Reading Mark White’s piece, Does Sexless Marriage Justify Adultery? Part 1, really got the neurons in my brain firing. In it, Mark asks if going out of a marriage to get sex is similar to expecting fidelity in a marriage where one party doesn’t give it. Beyond that, he goes on to frame withholding sex as immoral a practice (potentially) as cheating. This I found fascinating. It does seem odd, now that I’m thinking about it, that partner-imposed celibacy is not looked down upon in the same way cheating is.
I have written about sexless marriage and cheating in the past as well, because I have long thought that the construct of marriage itself is insufficient. I have always been interested in how the economics of marriage fly in the face of love, and that somewhere between love and matrimony is “supposed to be” our sexual existence, where often, it doesn’t actually fit.
We have this idea of love, and the assumption that with love comes the desire to have sex. But echoing Mark’s sentiments, after seeing tens of thousands of readers flock to the subject matter, comment and write to me personally, it was clear; despite how well “happily-ever-after” is marketed, love, sex, and marriage don’t always come wrapped in a nice, neat—and eternal—little package.
There are a lot of people in marriages who have been celibate for years, and by years I mean decades. Some are okay with it and some aren’t. Some have told me they deal with it through sex-for-hire arrangements, while others have full-blown affairs. Some begrudgingly accept celibacy. Others enjoyed the companionship in their sexless marriages more than the sex itself and felt it was worth the trade. Then there were people who were outright embittered by their abstinence on one hand, and folks who gave up sex willingly out of love for a spouse who could no longer perform due to illness, on the other. So clearly, sexless marriage runs the gamut, and for some people it works. The issue becomes when one person wants sex from the other and the other doesn't want to give or receive it in return.

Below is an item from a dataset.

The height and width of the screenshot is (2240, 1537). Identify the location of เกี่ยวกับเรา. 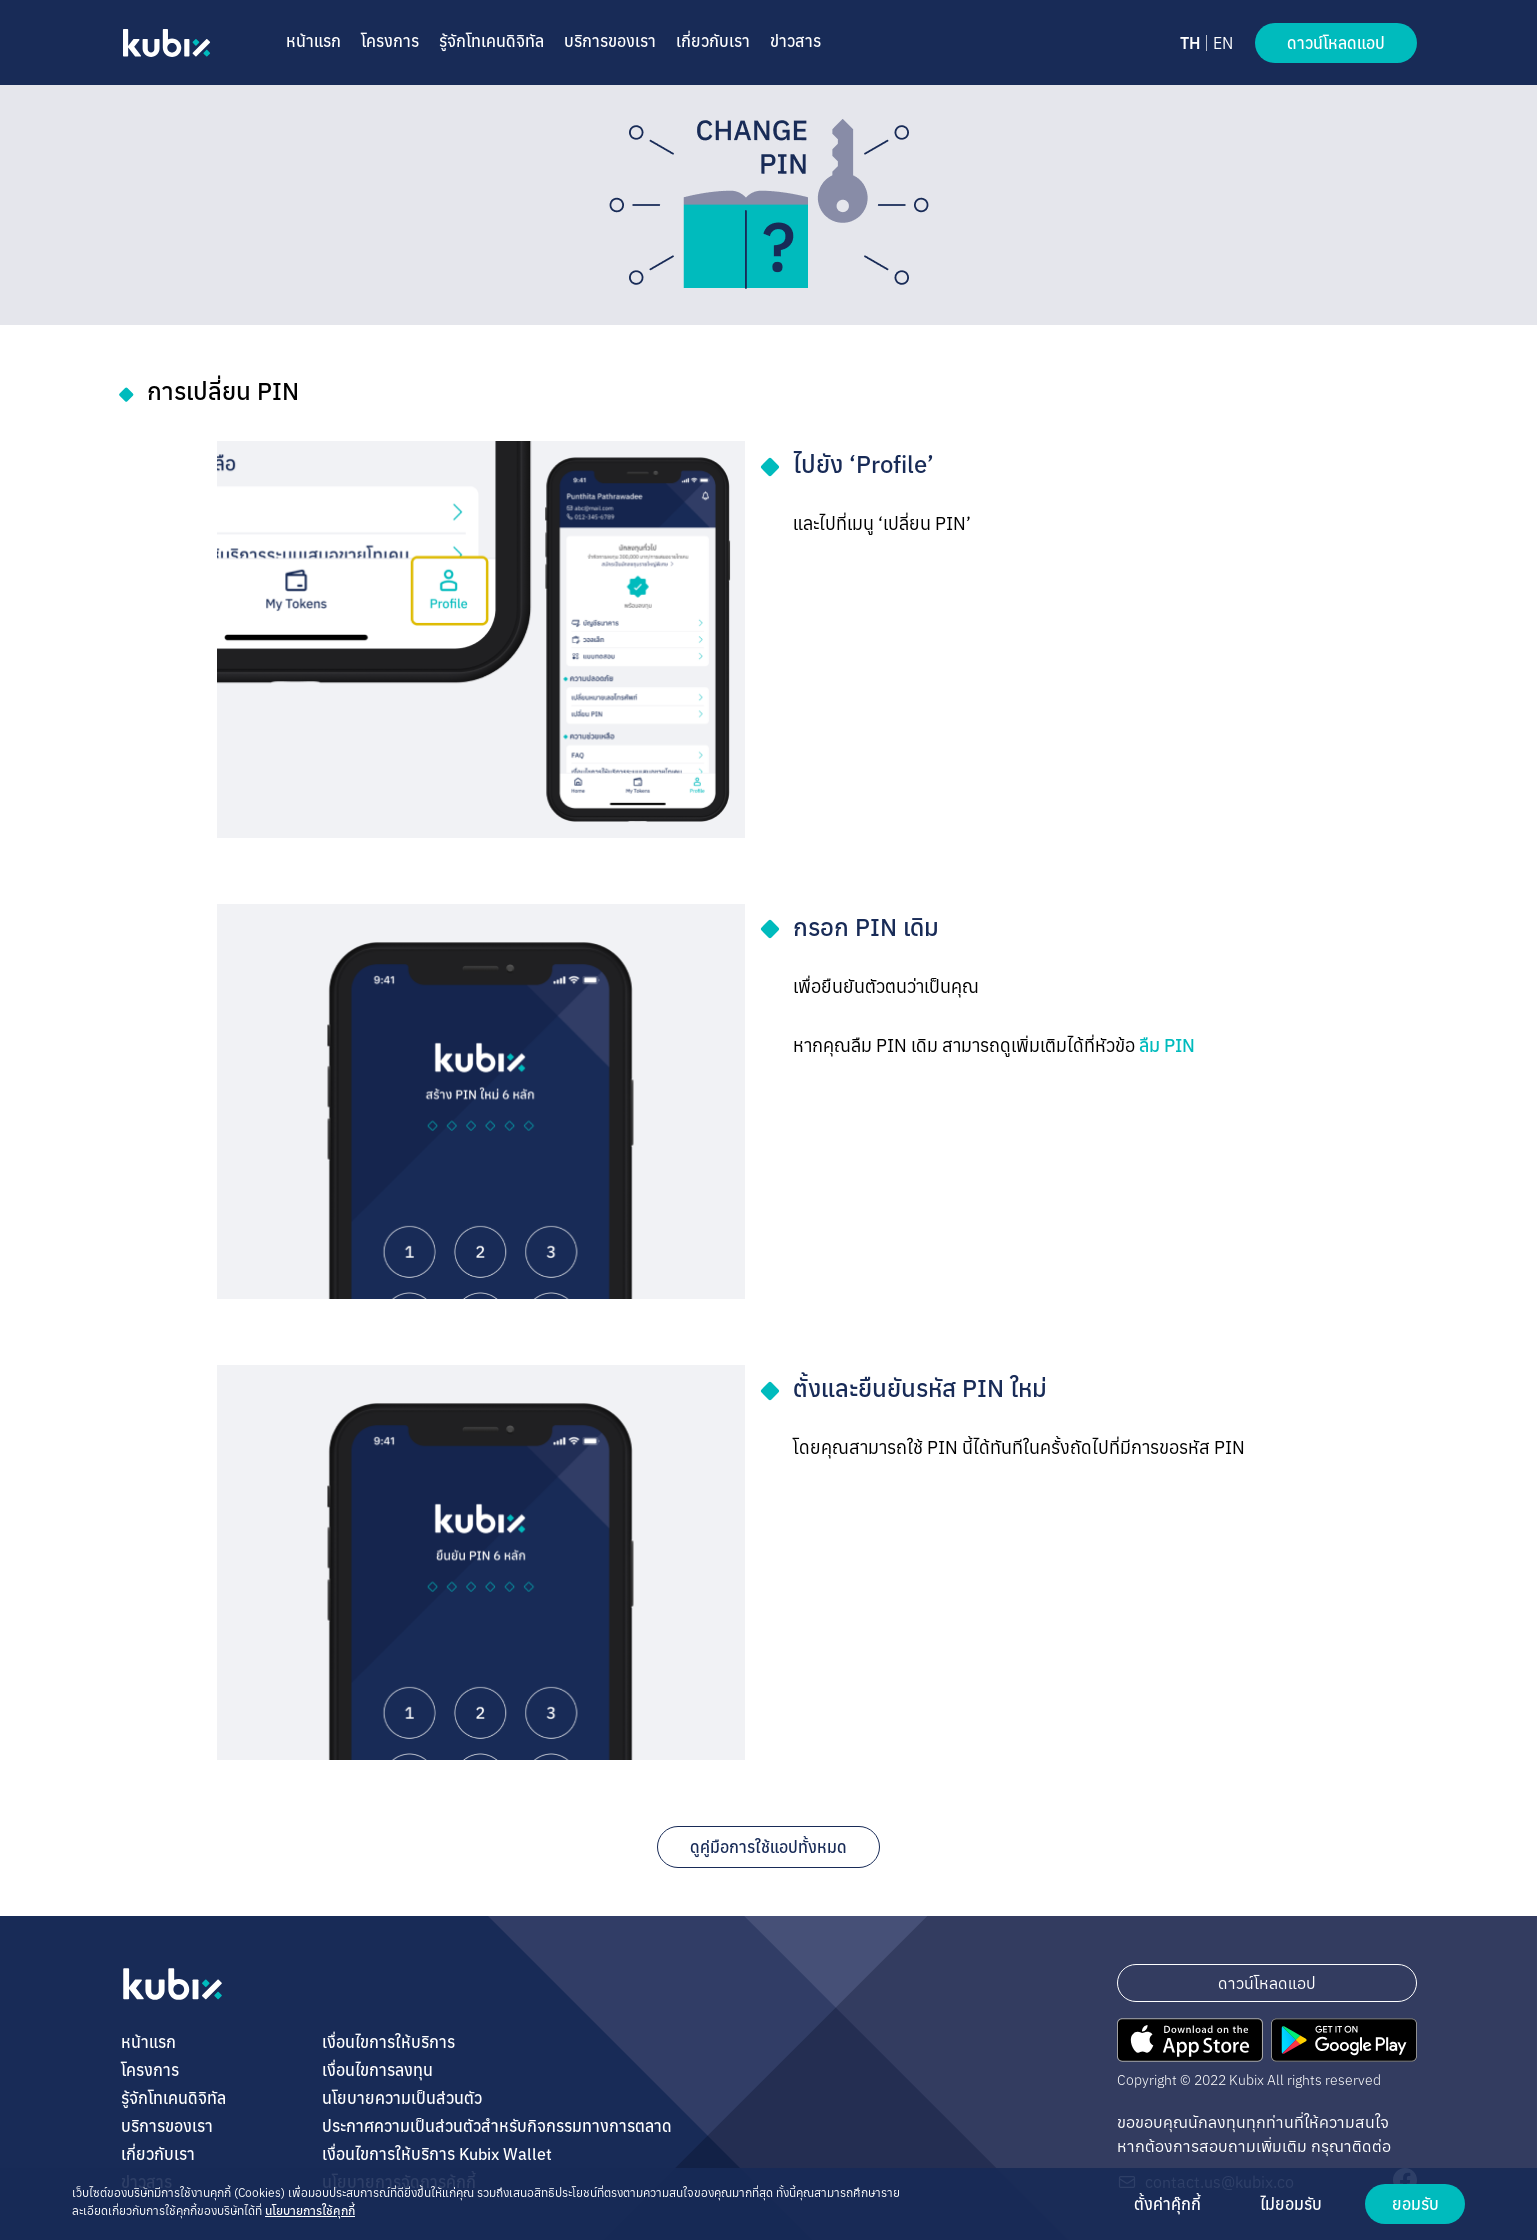
(713, 41).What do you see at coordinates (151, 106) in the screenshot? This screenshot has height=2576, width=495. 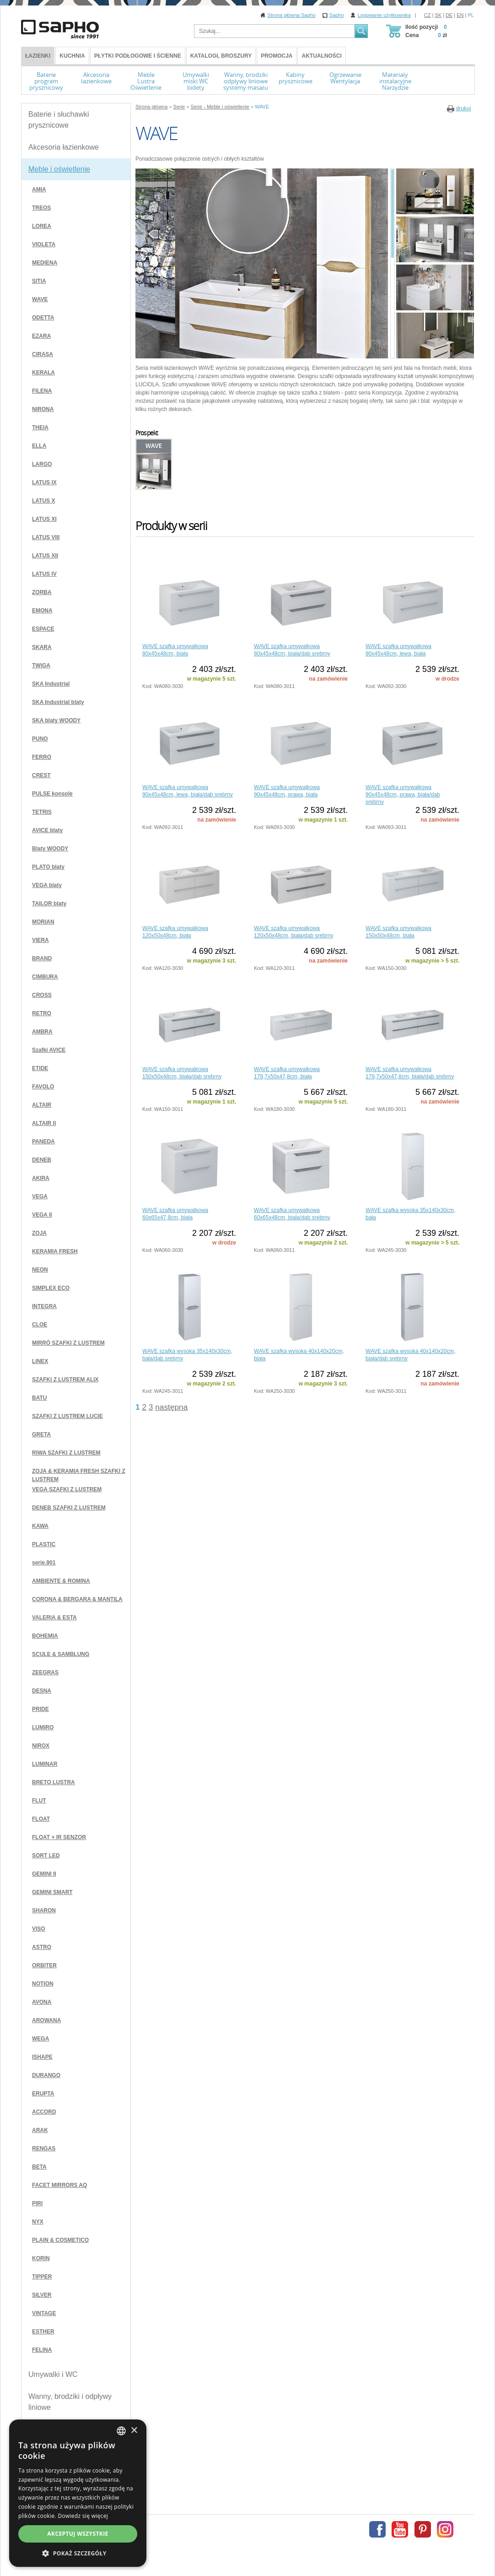 I see `Strona główna` at bounding box center [151, 106].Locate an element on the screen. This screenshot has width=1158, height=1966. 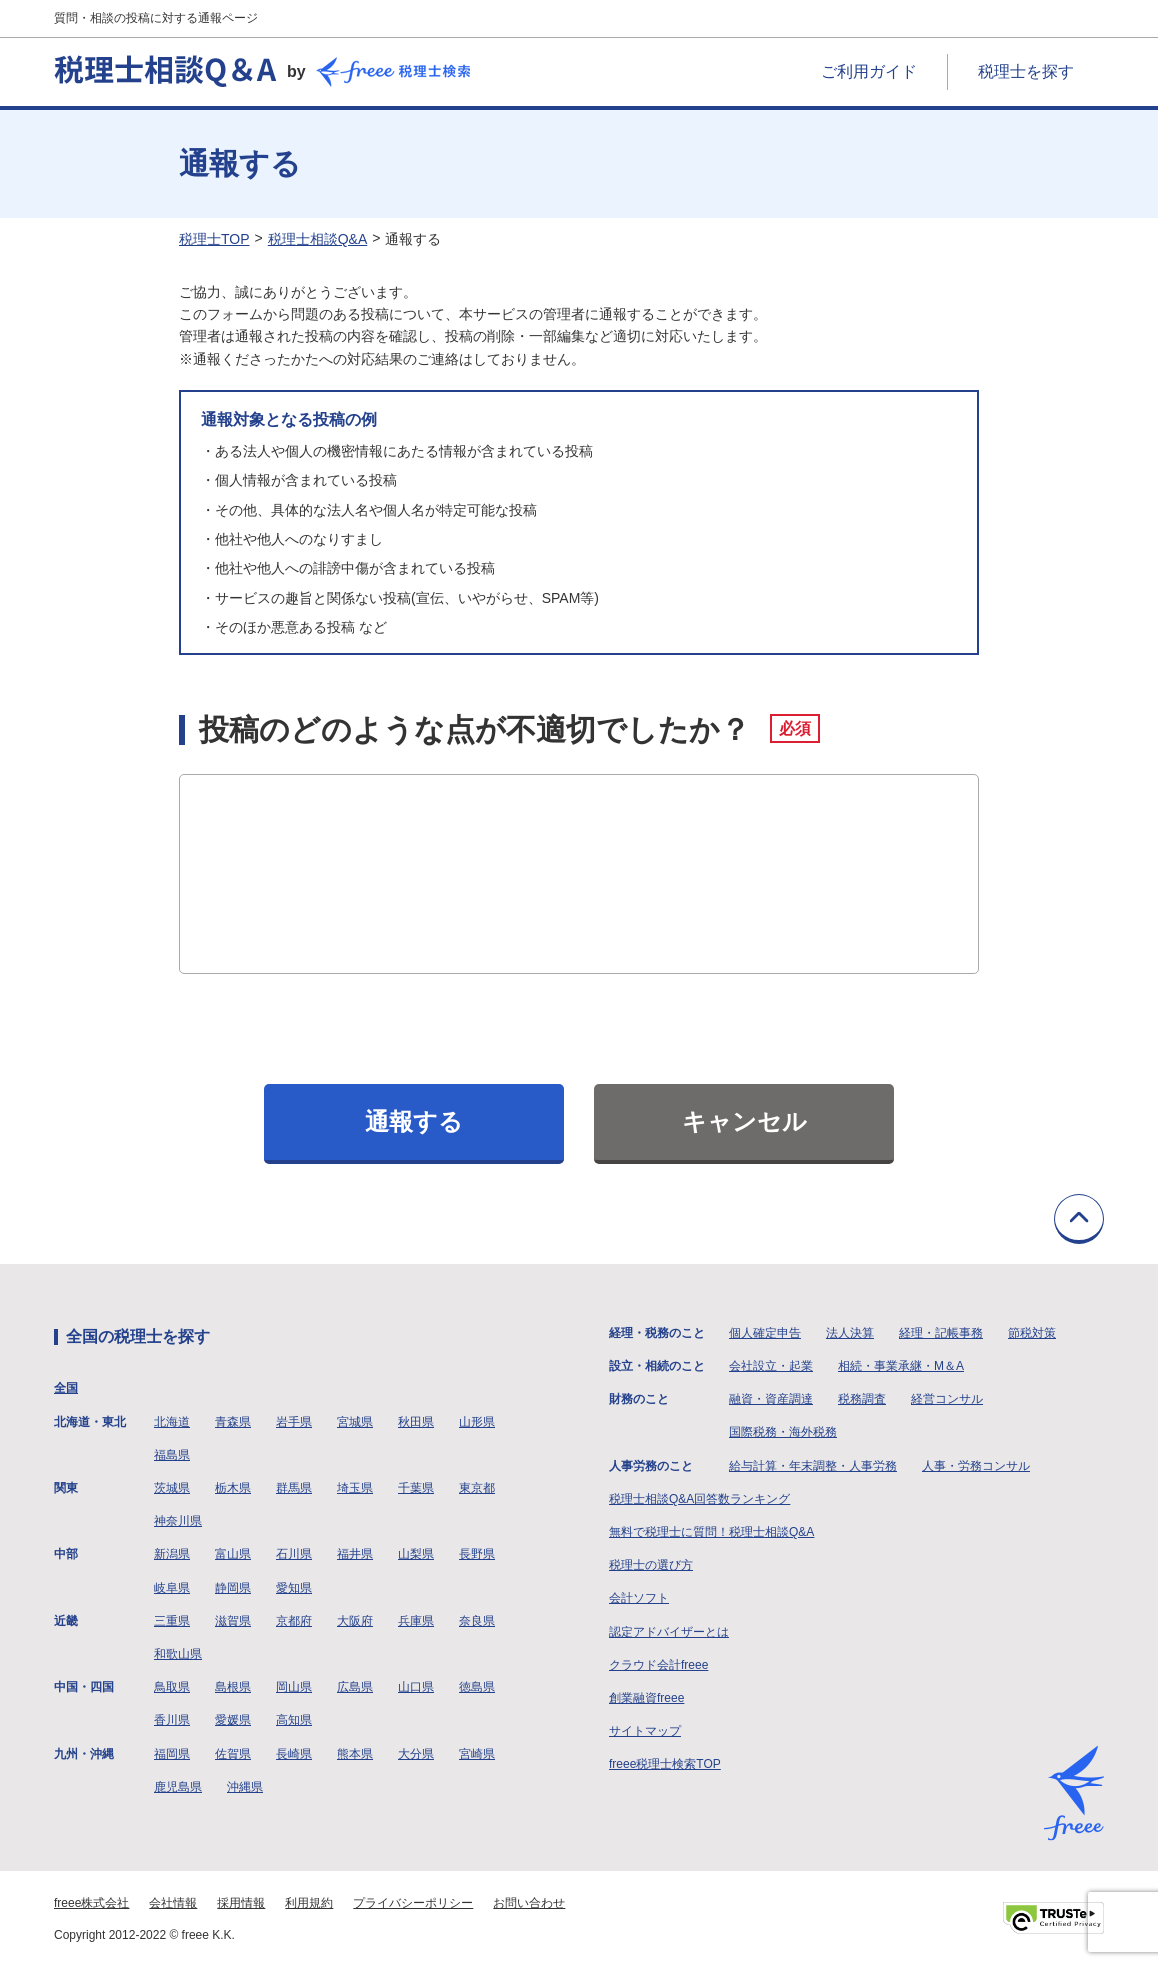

That’s only one aspect though. The other is when that person expects fidelity and enforces rules that forbid the partner from having his or her own sexual life. For highly sexual people, this is up there with starvation. Sexuality is a powerful energy that drives a need the way hunger does. To deprive someone of that fulfillment is really quite selfish. But is it immoral? And is the partner who seeks sex elsewhere really at fault for anything? And can you really call it cheating?
For all intents and purposes, in this context, cheating and lying are one in the same. It is the betrayal of trust that causes the most devastation. You say you’re committed to me and only me? I believe you. You give me your word? I’ll trust you. But, if something changes, you need to say something.
We move further into our relationships feeling “safe” because we are told and assured that we are. If the terms of that agreement are going to change, it’s time to renegotiate. This goes both ways. The person who opts out of having a sex life with his or her partner has a responsibility to own that decision and re-establish how the needs of both individuals are going to be met. After all, whether it’s cheating or withdrawing oneself from the marriage sexually, one person is hiding a part of him or herself from the other. With cheating, we fully expect (and often demand) the cheater to come clean. Why would that same expectation be any different when one spouse is responsible for changing the “rules?”
So, in the end, one could argue that getting sex somewhere else, and lying about it, is just as selfish as not giving it. Now is that immoral? I don’t know. Is it wrong? Not sure. But no matter what, if someone is only interested in serving his or her own needs, from whichever perspective, it’s not a good marriage and it’s not love.